The message was one of many received by Carson Palmer in the dizzying two days between the severe knee injury he suffered against the Steelers in January and reconstructive surgery -- "So many," the Bengals quarterback recalls wryly, "it was like I was dying of AIDS" -- and it stood out only because it came from the sole NFL passer who'd had a better statistical season in 2005.
Then Peyton Manning called again, and again. When the two quarterbacks finally spoke, Palmer thought, Wow, he must really want to get a hold of me. Why is he taking time out of his day to call a young punk like me?
Manning, who knows Palmer only on a casual basis, had his reasons for being supportive during the young Cincinnati star's moment of crisis. Like millions of other football fans, Manning was highly impressed with Palmer's pronounced progress in only his second season as an NFL starter. With his arm strength, accuracy and utter command of the offense, the kid seemed to be the second coming of Troy Aikman.

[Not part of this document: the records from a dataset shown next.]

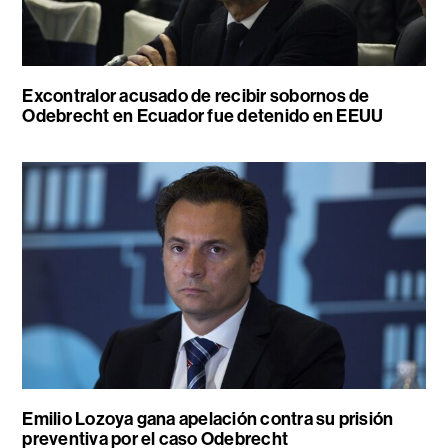
Excontralor acusado de recibir sobornos de
Odebrecht en Ecuador fue detenido en EEUU
Emilio Lozoya gana apelación contra su prisión
preventiva por el caso Odebrecht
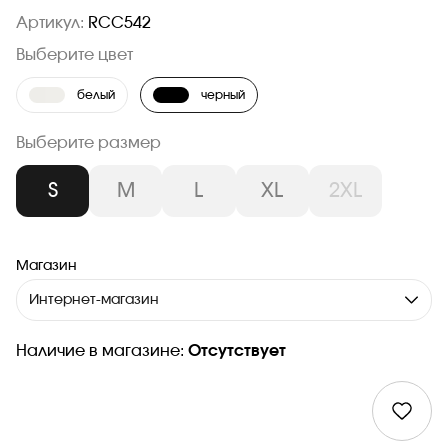
Артикул:
RCC542
Выберите цвет
белый
черный
Выберите размер
S
M
L
XL
2XL
Магазин
Интернет-магазин
Наличие в магазине:
Отсутствует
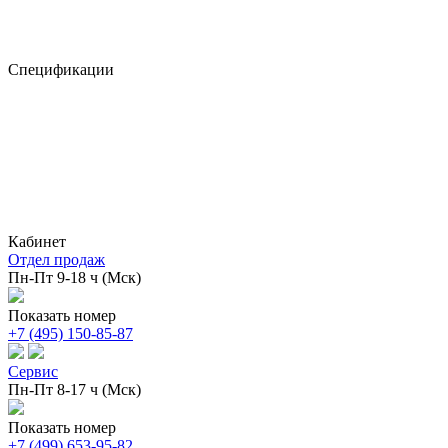
Спецификации
Кабинет
Отдел продаж
Пн-Пт 9-18 ч (Мск)
Показать номер
+7 (495) 150-85-87
Сервис
Пн-Пт 8-17 ч (Мск)
Показать номер
+7 (499) 653-95-82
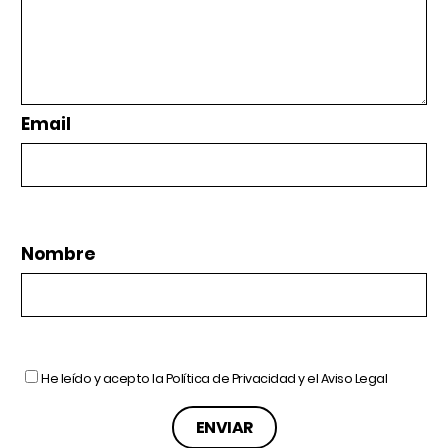
Email
Nombre
He leído y acepto la
Política de Privacidad
y el
Aviso Legal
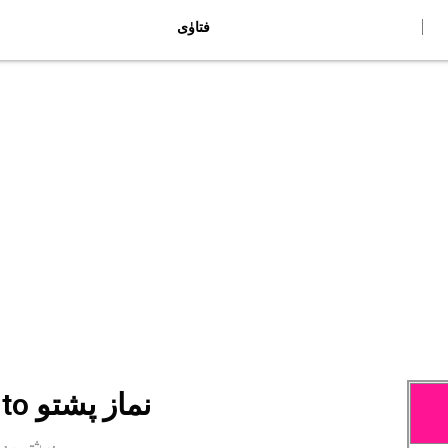
فتاوٰی
Nimaz in Pashto نماز پشتو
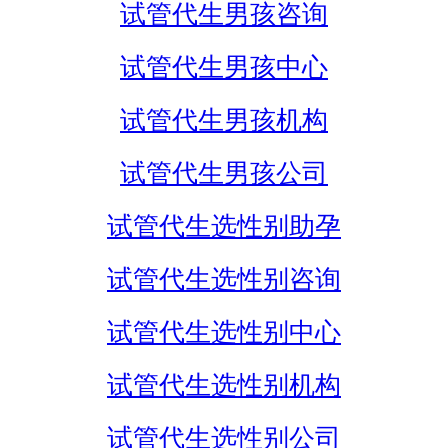
试管代生男孩咨询
试管代生男孩中心
试管代生男孩机构
试管代生男孩公司
试管代生选性别助孕
试管代生选性别咨询
试管代生选性别中心
试管代生选性别机构
试管代生选性别公司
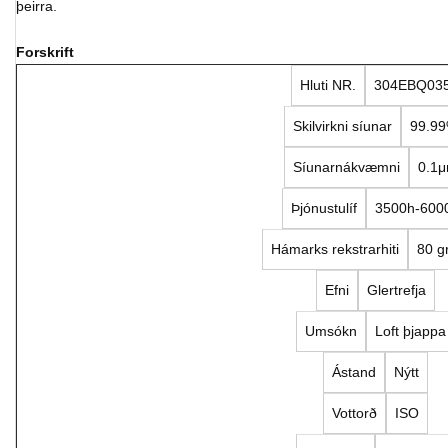
þeirra.
Forskrift
Hluti NR.
304EBQ03
Skilvirkni síunar
99.9
Síunarnákvæmni
0.1
Þjónustulíf
3500h-600
Hámarks rekstrarhiti
80 g
Efni
Glertrefja
Umsókn
Loft þjappa
Ástand
Nýtt
Vottorð
ISO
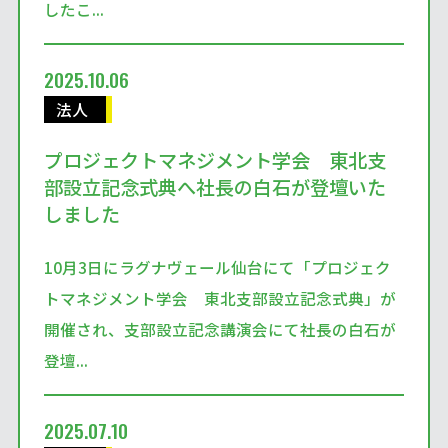
したこ...
2025.10.06
法人
プロジェクトマネジメント学会 東北支
部設立記念式典へ社長の白石が登壇いた
しました
10月3日にラグナヴェール仙台にて「プロジェク
トマネジメント学会 東北支部設立記念式典」が
開催され、支部設立記念講演会にて社長の白石が
登壇...
2025.07.10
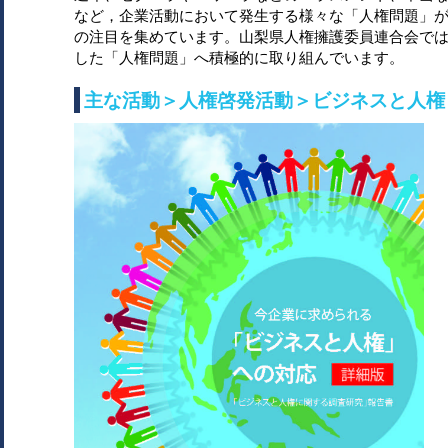
など，企業活動において発生する様々な「人権問題」
の注目を集めています。山梨県人権擁護委員連合会で
した「人権問題」へ積極的に取り組んでいます。
主な活動＞人権啓発活動＞ビジネスと人権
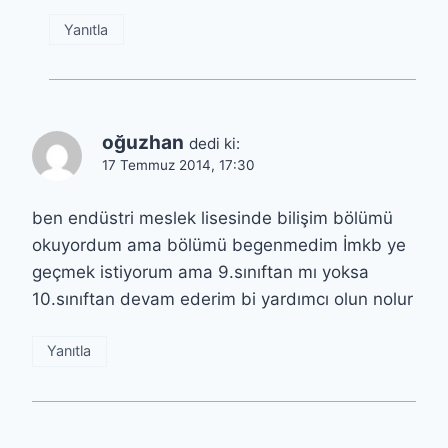
Yanıtla
oğuzhan
dedi ki:
17 Temmuz 2014, 17:30
ben endüstri meslek lisesinde bilişim bölümü
okuyordum ama bölümü begenmedim İmkb ye
geçmek istiyorum ama 9.sınıftan mı yoksa
10.sınıftan devam ederim bi yardımcı olun nolur
Yanıtla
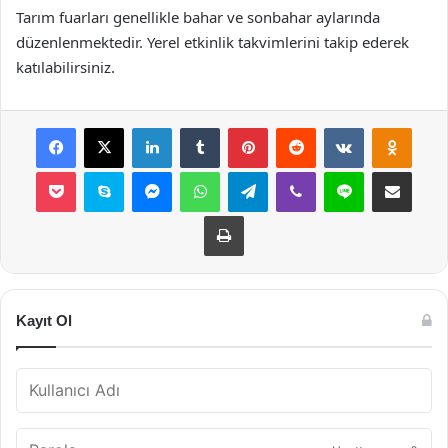
Tarım fuarları genellikle bahar ve sonbahar aylarında
düzenlenmektedir. Yerel etkinlik takvimlerini takip ederek
katılabilirsiniz.
Facebook
X
LinkedIn
Tumblr
Pinterest
Reddit
VKontakte
Odnok
Pocket
Skype
Messenger
WhatsApp
Telegram
Viber
Line
E-Posta ile payla
Yazdır
Kayıt Ol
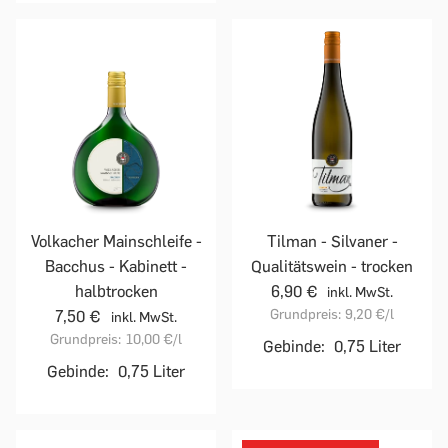
Volkacher Mainschleife -
Tilman - Silvaner -
Bacchus - Kabinett -
Qualitätswein - trocken
halbtrocken
6,90 €
inkl. MwSt.
Grundpreis:
9,20 €
/l
7,50 €
inkl. MwSt.
Grundpreis:
10,00 €
/l
Gebinde:
0,75 Liter
Gebinde:
0,75 Liter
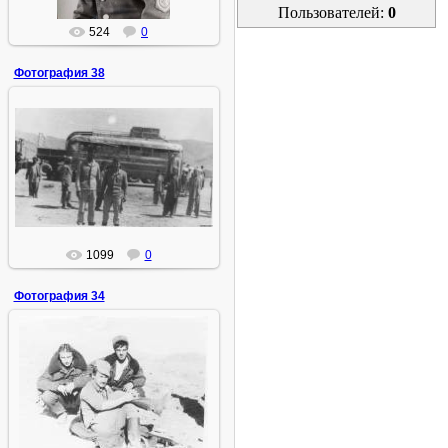
Пользователей:
0
524
0
Фотография 38
02.08.2015
ИгорьМ
1099
0
Фотография 34
02.08.2015
ИгорьМ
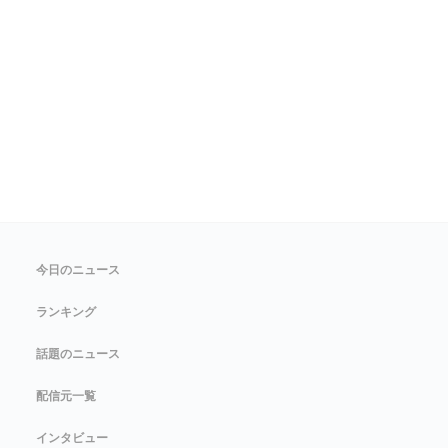
今日のニュース
ランキング
話題のニュース
配信元一覧
インタビュー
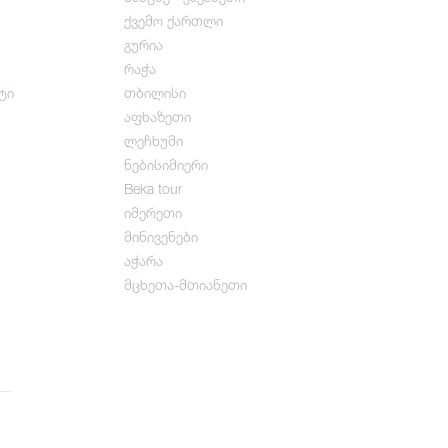
ქვემო ქართლი
გურია
რაჭა
ტი
თბილისი
აფხაზეთი
ლეჩხუმი
ნებისიმიერი
Beka tour
იმერეთი
მინივენები
აჭარა
მცხეთა-მთიანეთი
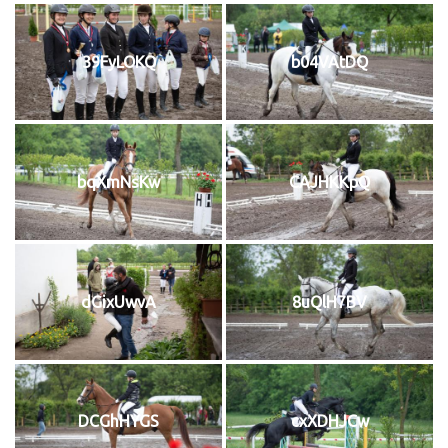
39FyLOKQ
b04VAtDQ
bqXmNsKw
CAJHKKpQ
dGixUwvA
8uQlH7BV
DCGhHYGS
cxXDHJCw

And like only a handful of men in his position, Manning understood the potential for loneliness and isolation that such an ill-timed injury could provoke. If you know Manning, you come to realize pretty quickly that his empathy for quarterbacks -- as players, as team leaders, as people with a unique set of pressures -- is constant and unending.
When he saw Palmer go down after releasing his lone pass early in the Bengals' first-round playoff game against the Steelers, a 66-yard completion to Chris Henry, Manning viewed the injury in a context beyond football.
"I don't know, I just think sometimes in the offseason guys get hurt and people kind of forget about them somewhat," Manning explains. "It's kind of the same way when guys retire all of a sudden -- I'll usually send them a bottle of wine or a note when that happens -- and I'm just kind of sensitive to that [feeling of being forgotten]. And Carson's a good guy and a hard worker and obviously a very talented player."
Manning's advice to Palmer was simple: What you should be doing right now is looking out for Number 9.
"You get a lot of different types of advice on those injuries -- from what I hear," Manning says. "Hopefully I won't have to find out firsthand. I told Carson, 'Get to the best doctor; go to the best place for you.' I wished him luck on his rehab and told him to take his time on it."
As big a fan as Palmer is of Manning, he hasn't taken that latter suggestion to heart. Though he's not doing anything reckless, Palmer is pushing as hard as he can to be ready for the Bengals' Sept. 10 season opener against the Chiefs in Kansas City.
Whenever Palmer makes it back onto the field, it will be a huge psychological boost for the Bengals, a rising franchise with designs on supplanting the division-rival Steelers as the NFL's top team. Most Cincinnati players feel they'd have beaten Pittsburgh at Paul Brown Stadium that day had Palmer not taken that hit from defensive end Kimo Von Oelhoffen. "Oh, I'd have a ring, I do believe," wideout Chad Johnson says.
Johnson admits that the sight of Palmer being carted off the field emotionally affected him and his teammates, saying, "It puts a damper on everything, especially when it's your quarterback -- he makes everything go."